Yesterday, the U.S. Commodity Futures Trading Commission (CFTC) announced the adoption of final rules that, among other things, limit the ability of registered investment companies (but not of other types of regulated entities, such as banks, pension funds, and insurance companies) to rely on the relief currently provided by CFTC Rule 4.5. Rule 4.5 currently excludes registered investment companies, banks, pension funds, and insurance companies from the definition of "commodity pool operator" and, thus, the compliance obligations applicable to commodity pool operators (CPOs). As a result, registered investment companies that conduct more than a de minimis amount of speculative trading in commodity interests, including through controlled foreign corporations (CFCs), are considered commodity pools and the registered investment advisers that manage such registered investment companies must register as CPOs.
For those registered investment companies whose investment advisers will be required to register as CPOs, the CFTC concurrently proposed rulemaking intended to harmonize certain CFTC- and U.S. Securities and Exchange Commission (SEC)-imposed compliance requirements in an effort to mitigate the burden of complying with the two similar, but separate compliance regimes (the Proposed Harmonization Rule). The Proposed Harmonization Rule addresses each of the harmonization concerns raised by the National Futures Association (NFA) in its comment letter to the CFTC and focuses on the harmonization of certain requirements in three key areas: disclosure documents, periodic reports, and recordkeeping.
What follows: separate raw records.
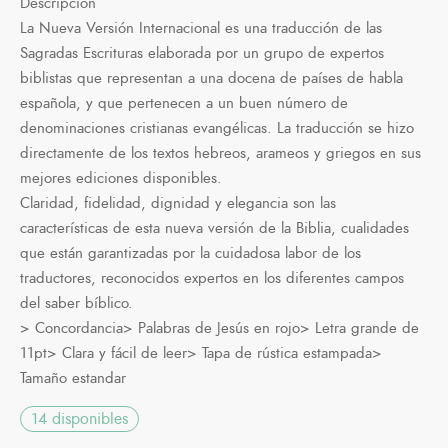
Descripción
La Nueva Versión Internacional es una traducción de las
Sagradas Escrituras elaborada por un grupo de expertos
biblistas que representan a una docena de países de habla
española, y que pertenecen a un buen número de
denominaciones cristianas evangélicas. La traducción se hizo
directamente de los textos hebreos, arameos y griegos en sus
mejores ediciones disponibles.
Claridad, fidelidad, dignidad y elegancia son las
características de esta nueva versión de la Biblia, cualidades
que están garantizadas por la cuidadosa labor de los
traductores, reconocidos expertos en los diferentes campos
del saber bíblico.
> Concordancia> Palabras de Jesús en rojo> Letra grande de
11pt> Clara y fácil de leer> Tapa de rústica estampada>
Tamaño estandar
14 disponibles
Content and Presentation Requirements. Rather than prepare both a prospectus to be filed with the SEC and a separate disclosure document to be filed with the CFTC and NFA, registered investment companies no longer able to rely on Rule 4.5 may include CFTC-required disclosures in their prospectuses. In the Proposed Harmonization Rule, the CFTC provides that certain disclosures that are required to be presented in the forefront of a disclosure document, but that are not consistent with Form N-1A's Summary Section disclosure requirements, may instead be presented immediately following the Summary Section of the prospectus.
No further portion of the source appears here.